Publications

Publications / SAND Report

Nowcasting influenza outbreaks using open-source media report

Ray, Jaideep R.

We construct and verify a statistical method to nowcast influenza activity from a time-series of the frequency of reports concerning influenza related topics. Such reports are published electronically by both public health organizations as well as newspapers/media sources, and thus can be harvested easily via web crawlers. Since media reports are timely, whereas reports from public health organization are delayed by at least two weeks, using timely, open-source data to compensate for the lag in %E2%80%9Cofficial%E2%80%9D reports can be useful. We use morbidity data from networks of sentinel physicians (both the Center of Disease Control's ILINet and France's Sentinelles network) as the gold standard of influenza-like illness (ILI) activity. The time-series of media reports is obtained from HealthMap (http://healthmap.org).
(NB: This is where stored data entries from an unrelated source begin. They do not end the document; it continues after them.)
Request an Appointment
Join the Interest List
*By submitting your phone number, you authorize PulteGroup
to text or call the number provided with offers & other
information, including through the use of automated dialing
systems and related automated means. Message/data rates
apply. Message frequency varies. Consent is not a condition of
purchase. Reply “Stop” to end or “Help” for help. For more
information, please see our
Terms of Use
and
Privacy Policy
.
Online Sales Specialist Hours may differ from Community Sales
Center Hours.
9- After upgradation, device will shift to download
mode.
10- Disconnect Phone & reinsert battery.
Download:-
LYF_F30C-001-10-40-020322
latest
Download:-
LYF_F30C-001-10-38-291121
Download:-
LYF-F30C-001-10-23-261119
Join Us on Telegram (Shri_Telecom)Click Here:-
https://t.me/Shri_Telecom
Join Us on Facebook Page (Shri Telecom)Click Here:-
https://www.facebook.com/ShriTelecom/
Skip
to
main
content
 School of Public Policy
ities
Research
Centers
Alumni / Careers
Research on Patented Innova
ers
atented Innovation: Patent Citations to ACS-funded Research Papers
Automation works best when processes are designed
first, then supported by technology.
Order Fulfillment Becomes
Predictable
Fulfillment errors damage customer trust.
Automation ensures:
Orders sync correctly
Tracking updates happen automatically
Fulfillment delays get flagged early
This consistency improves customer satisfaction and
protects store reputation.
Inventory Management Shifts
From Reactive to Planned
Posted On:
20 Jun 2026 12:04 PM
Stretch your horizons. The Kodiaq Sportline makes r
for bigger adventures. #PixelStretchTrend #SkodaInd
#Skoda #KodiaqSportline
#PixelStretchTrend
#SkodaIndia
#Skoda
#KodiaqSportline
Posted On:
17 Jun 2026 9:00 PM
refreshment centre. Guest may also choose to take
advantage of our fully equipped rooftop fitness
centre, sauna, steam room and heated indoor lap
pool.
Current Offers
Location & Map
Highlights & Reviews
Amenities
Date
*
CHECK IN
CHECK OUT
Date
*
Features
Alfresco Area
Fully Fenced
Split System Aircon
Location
We find that the time-series of media reports shows some correlation ( 0.5) with ILI activity; further, this can be leveraged into an autoregressive moving average model with exogenous inputs (ARMAX model) to nowcast ILI activity. We find that the ARMAX models have more predictive skill compared to autoregressive (AR) models fitted to ILI data i.e., it is possible to exploit the information content in the open-source data. We also find that when the open-source data are non-informative, the ARMAX models reproduce the performance of AR models. The statistical models are tested on data from the 2009 swine-flu outbreak as well as the mild 2011-2012 influenza season in the U.S.A.